■ Exercise directions: Images are to be left out when the records below are printed word for word.
▼
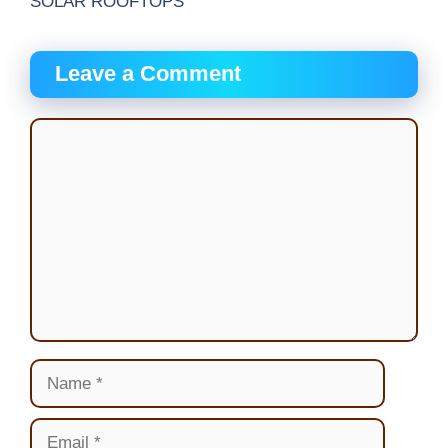
SOLAR ROOFTOPS
Leave a Comment
Comment
Name
Email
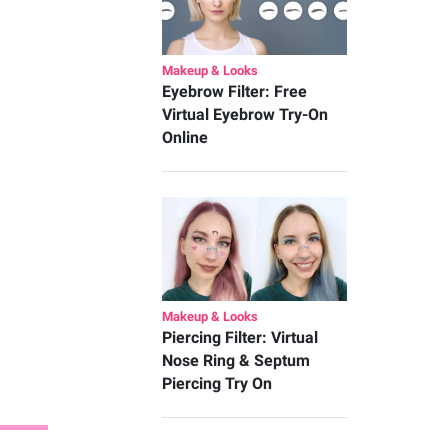
Makeup & Looks
Eyebrow Filter: Free
Virtual Eyebrow Try-On
Online
Makeup & Looks
Piercing Filter: Virtual
Nose Ring & Septum
Piercing Try On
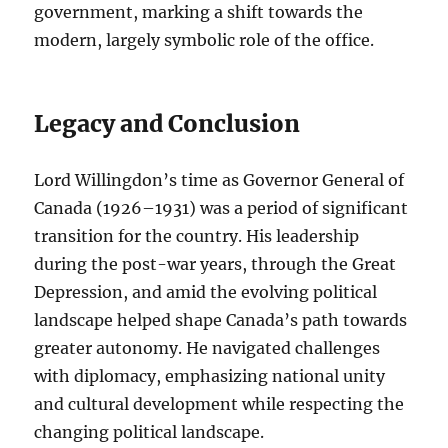
government, marking a shift towards the
modern, largely symbolic role of the office.
Legacy and Conclusion
Lord Willingdon’s time as Governor General of
Canada (1926–1931) was a period of significant
transition for the country. His leadership
during the post-war years, through the Great
Depression, and amid the evolving political
landscape helped shape Canada’s path towards
greater autonomy. He navigated challenges
with diplomacy, emphasizing national unity
and cultural development while respecting the
changing political landscape.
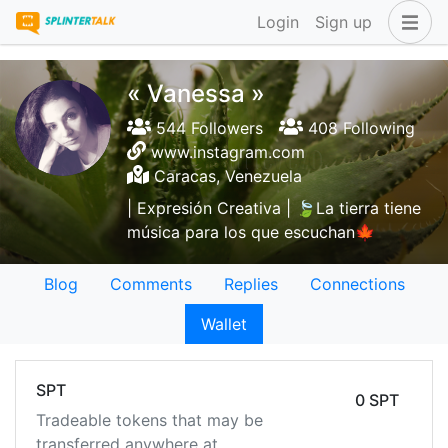
Login
Sign up
« Vanessa »
544 Followers
408 Following
www.instagram.com
Caracas, Venezuela
| Expresión Creativa | 🍃La tierra tiene
música para los que escuchan🍁
Blog
Comments
Replies
Connections
Wallet
SPT
0 SPT
Tradeable tokens that may be
transferred anywhere at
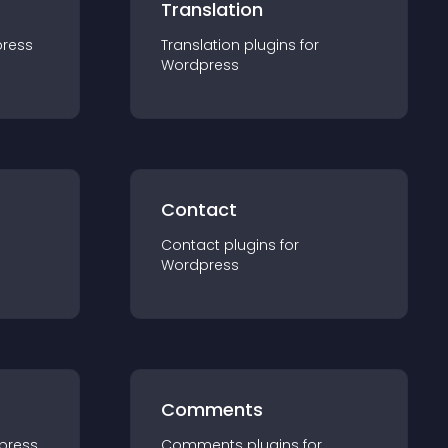
Translation
ress
Translation
plugin
s for
Wordpress
Contact
Contact
plugin
s for
Wordpress
Comments
press
Comments
plugin
s for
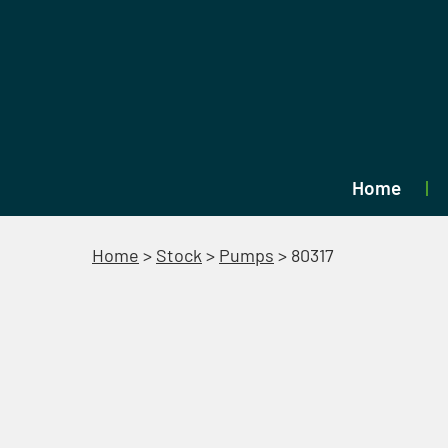
Home
Home
>
Stock
>
Pumps
>
80317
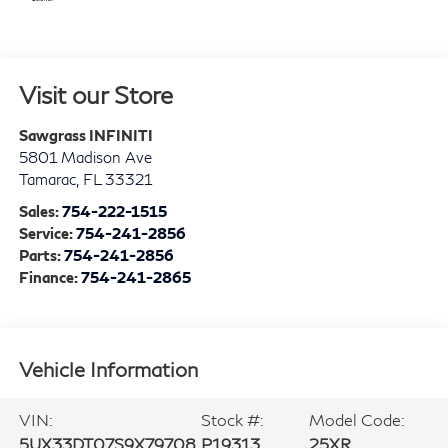
Visit our Store
Sawgrass INFINITI
5801 Madison Ave
Tamarac
,
FL
33321
Sales:
754-222-1515
Service:
754-241-2856
Parts:
754-241-2856
Finance:
754-241-2865
Vehicle Information
VIN:
Stock #:
Model Code:
5UX33DT07S9X79708
P19313
25XR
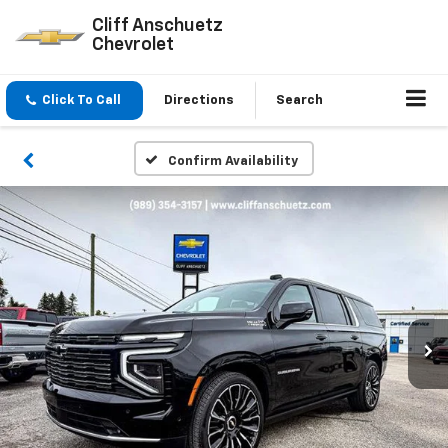
Cliff Anschuetz
Chevrolet
Click To Call
Directions
Search
Confirm Availability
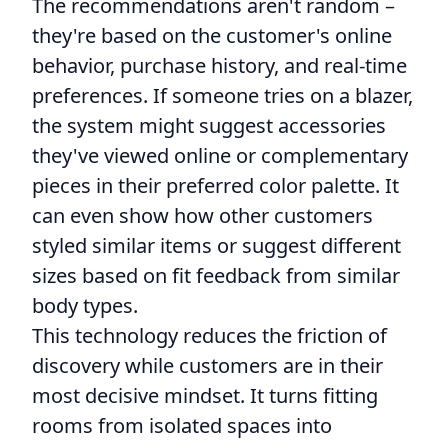
The recommendations aren't random –
they're based on the customer's online
behavior, purchase history, and real-time
preferences. If someone tries on a blazer,
the system might suggest accessories
they've viewed online or complementary
pieces in their preferred color palette. It
can even show how other customers
styled similar items or suggest different
sizes based on fit feedback from similar
body types.
This technology reduces the friction of
discovery while customers are in their
most decisive mindset. It turns fitting
rooms from isolated spaces into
▲
■ Solution to this task:
SOLAR ROOFTOPS
Leave a Comment
Comment
Name
Email
Makeup & Looks
Eyebrow Filter: Free
Virtual Eyebrow Try-On
Online
Makeup & Looks
Piercing Filter: Virtual
Nose Ring & Septum
Piercing Try On
government, marking a shift towards the
modern, largely symbolic role of the office.
Legacy and Conclusion
Lord Willingdon’s time as Governor General of
Canada (1926–1931) was a period of significant
transition for the country. His leadership
during the post-war years, through the Great
Depression, and amid the evolving political
landscape helped shape Canada’s path towards
greater autonomy. He navigated challenges
with diplomacy, emphasizing national unity
and cultural development while respecting the
changing political landscape.
Login
Sign up
« Vanessa »
544 Followers
408 Following
www.instagram.com
Caracas, Venezuela
| Expresión Creativa | 🍃La tierra tiene
música para los que escuchan🍁
Blog
Comments
Replies
Connections
Wallet
SPT
0 SPT
Tradeable tokens that may be
transferred anywhere at
Translation
ress
Translation
plugin
s for
Wordpress
Contact
Contact
plugin
s for
Wordpress
Comments
press
Comments
plugin
s for
Home
Home
>
Stock
>
Pumps
>
80317
Visit our Store
Sawgrass INFINITI
5801 Madison Ave
Tamarac
,
FL
33321
Sales:
754-222-1515
Service:
754-241-2856
Parts:
754-241-2856
Finance:
754-241-2865
Vehicle Information
VIN:
Stock #:
Model Code:
5UX33DT07S9X79708
P19313
25XR
Cliff Anschuetz
Chevrolet
Click To Call
Directions
Search
Confirm Availability
The recommendations aren't random –
they're based on the customer's online
behavior, purchase history, and real-time
preferences. If someone tries on a blazer,
the system might suggest accessories
they've viewed online or complementary
pieces in their preferred color palette. It
can even show how other customers
styled similar items or suggest different
sizes based on fit feedback from similar
body types.
This technology reduces the friction of
discovery while customers are in their
most decisive mindset. It turns fitting
rooms from isolated spaces into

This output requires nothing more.